> _EXERCISE_:
Transcribe exactly the lines below that begin at the line with "a passport stamp for your item!" and stop after the line with "similar and non-similar", leaving out every picture.

> _INPUT DATA_:
□ □ □ □ □

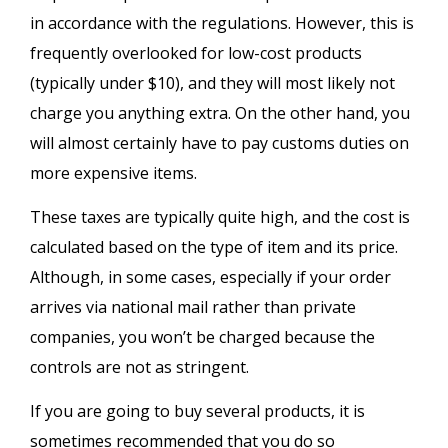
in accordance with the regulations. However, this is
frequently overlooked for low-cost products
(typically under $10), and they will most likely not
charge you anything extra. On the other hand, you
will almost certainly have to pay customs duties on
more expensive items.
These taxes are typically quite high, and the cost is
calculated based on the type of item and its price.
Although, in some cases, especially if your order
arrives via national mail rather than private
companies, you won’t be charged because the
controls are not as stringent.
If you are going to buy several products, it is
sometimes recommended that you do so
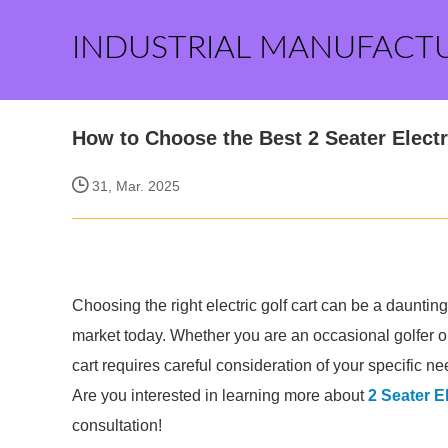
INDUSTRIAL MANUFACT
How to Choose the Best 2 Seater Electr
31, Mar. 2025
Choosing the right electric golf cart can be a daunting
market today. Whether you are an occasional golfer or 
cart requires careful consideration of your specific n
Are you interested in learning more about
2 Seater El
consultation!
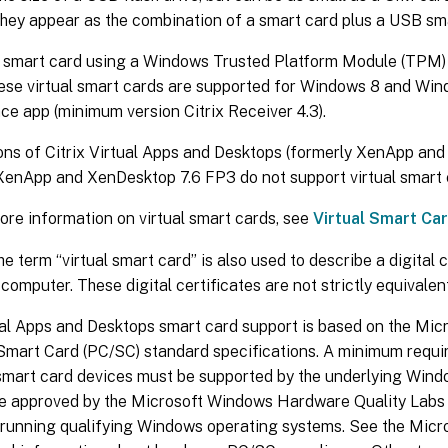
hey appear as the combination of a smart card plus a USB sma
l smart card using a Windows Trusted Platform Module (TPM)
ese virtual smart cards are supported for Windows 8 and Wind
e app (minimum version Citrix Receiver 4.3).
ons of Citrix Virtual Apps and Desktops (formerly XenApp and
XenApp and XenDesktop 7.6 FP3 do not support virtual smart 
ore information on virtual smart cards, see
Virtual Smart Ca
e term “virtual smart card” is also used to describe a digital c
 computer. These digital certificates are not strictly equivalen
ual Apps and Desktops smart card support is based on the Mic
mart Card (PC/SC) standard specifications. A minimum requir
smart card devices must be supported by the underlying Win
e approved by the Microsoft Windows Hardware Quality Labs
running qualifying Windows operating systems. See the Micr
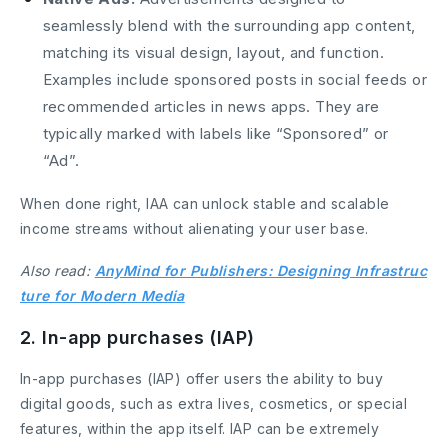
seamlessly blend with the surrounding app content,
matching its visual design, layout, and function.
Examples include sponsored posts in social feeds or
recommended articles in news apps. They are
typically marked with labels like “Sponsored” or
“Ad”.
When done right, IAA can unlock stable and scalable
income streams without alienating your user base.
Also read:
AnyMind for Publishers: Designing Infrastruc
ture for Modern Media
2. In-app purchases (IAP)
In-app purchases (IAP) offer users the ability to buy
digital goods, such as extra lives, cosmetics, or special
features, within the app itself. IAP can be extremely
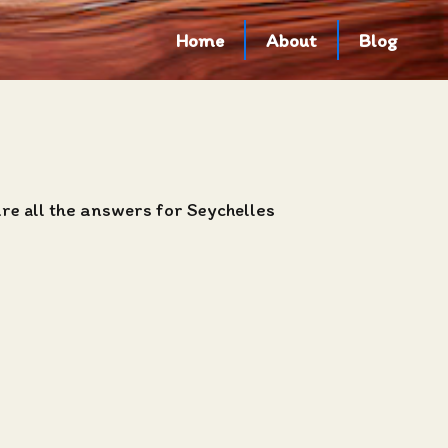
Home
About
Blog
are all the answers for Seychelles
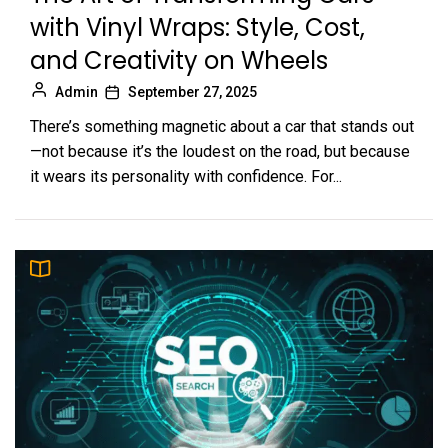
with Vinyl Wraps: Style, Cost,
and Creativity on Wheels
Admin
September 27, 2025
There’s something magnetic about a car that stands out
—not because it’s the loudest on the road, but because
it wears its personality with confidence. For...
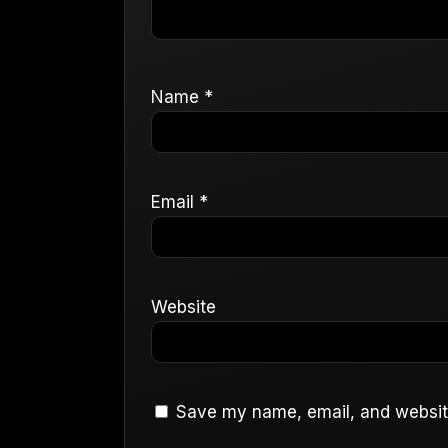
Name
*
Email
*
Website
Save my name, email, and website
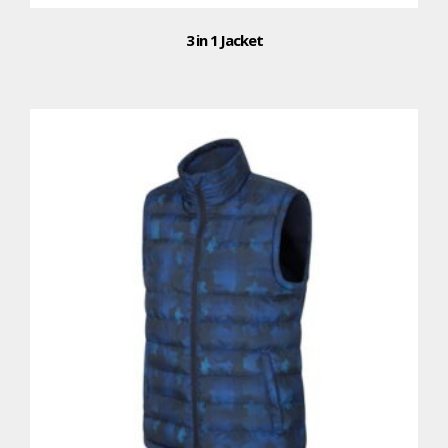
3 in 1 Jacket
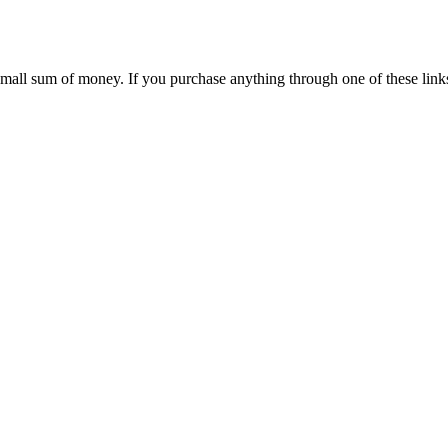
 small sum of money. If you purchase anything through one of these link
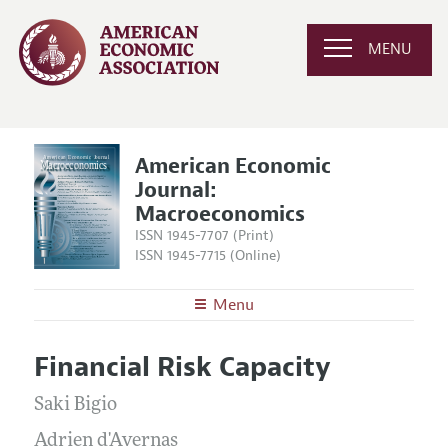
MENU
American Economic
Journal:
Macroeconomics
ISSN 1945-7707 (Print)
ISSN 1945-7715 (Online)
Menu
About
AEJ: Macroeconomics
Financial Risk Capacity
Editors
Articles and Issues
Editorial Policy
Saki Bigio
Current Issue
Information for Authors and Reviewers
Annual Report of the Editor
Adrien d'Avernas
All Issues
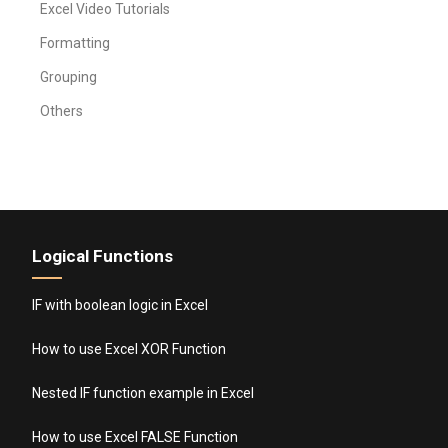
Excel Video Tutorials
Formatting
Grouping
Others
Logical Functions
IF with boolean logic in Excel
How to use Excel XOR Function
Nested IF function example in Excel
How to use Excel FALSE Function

□ □ □ □ □

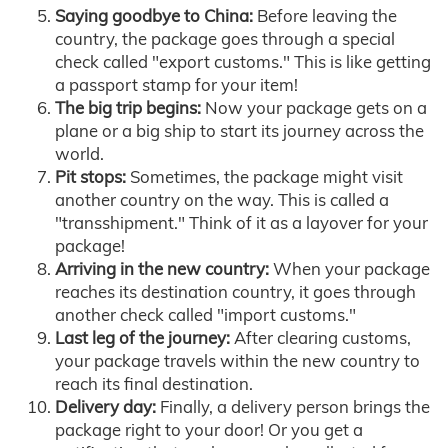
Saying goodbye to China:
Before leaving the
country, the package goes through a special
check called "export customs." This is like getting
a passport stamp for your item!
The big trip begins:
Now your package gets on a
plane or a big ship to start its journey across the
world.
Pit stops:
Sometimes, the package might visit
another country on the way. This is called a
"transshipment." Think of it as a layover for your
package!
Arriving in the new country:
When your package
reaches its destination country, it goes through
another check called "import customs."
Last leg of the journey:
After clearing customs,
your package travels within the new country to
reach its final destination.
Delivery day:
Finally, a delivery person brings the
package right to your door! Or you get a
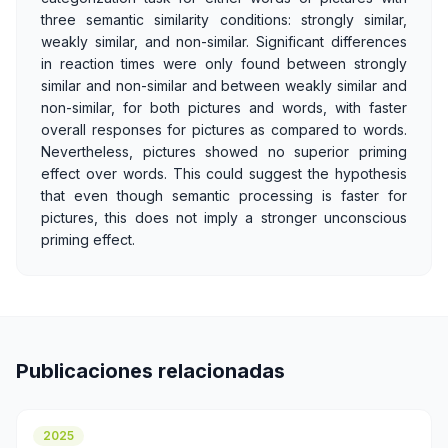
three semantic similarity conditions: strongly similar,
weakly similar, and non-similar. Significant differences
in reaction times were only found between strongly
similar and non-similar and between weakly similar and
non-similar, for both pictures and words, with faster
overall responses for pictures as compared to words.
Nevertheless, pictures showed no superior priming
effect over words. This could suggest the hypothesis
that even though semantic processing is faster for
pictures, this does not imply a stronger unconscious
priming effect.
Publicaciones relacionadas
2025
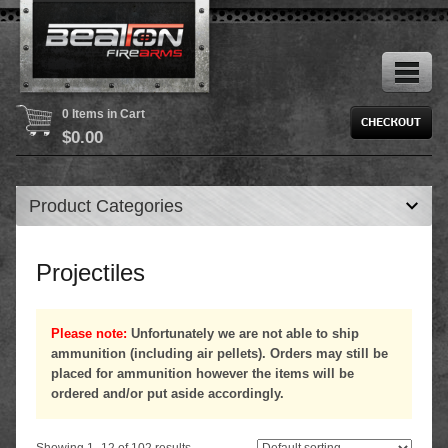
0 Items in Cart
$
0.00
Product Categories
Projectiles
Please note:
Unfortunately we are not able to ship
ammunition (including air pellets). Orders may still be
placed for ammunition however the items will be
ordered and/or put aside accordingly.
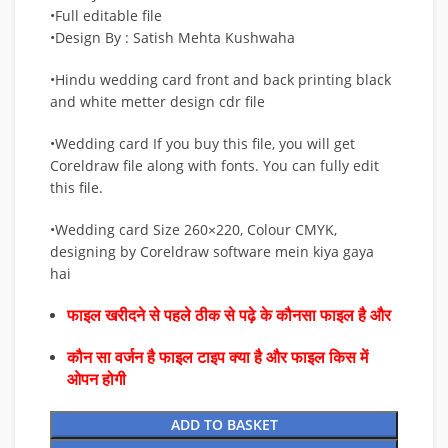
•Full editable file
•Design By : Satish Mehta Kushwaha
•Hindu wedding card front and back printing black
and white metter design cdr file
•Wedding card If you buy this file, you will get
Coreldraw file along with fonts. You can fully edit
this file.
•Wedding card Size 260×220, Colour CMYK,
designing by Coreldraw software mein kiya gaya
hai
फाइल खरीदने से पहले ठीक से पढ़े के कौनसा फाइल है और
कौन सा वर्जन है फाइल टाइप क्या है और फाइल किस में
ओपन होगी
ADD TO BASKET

□ □ □ □ □

> _REPLY_:
a passport stamp for your item!
The big trip begins:
Now your package gets on a
plane or a big ship to start its journey across the
world.
Pit stops:
Sometimes, the package might visit
another country on the way. This is called a
"transshipment." Think of it as a layover for your
package!
Arriving in the new country:
When your package
reaches its destination country, it goes through
another check called "import customs."
Last leg of the journey:
After clearing customs,
your package travels within the new country to
reach its final destination.
Delivery day:
Finally, a delivery person brings the
package right to your door! Or you get a
three semantic similarity conditions: strongly similar,
weakly similar, and non-similar. Significant differences
in reaction times were only found between strongly
similar and non-similar and between weakly similar and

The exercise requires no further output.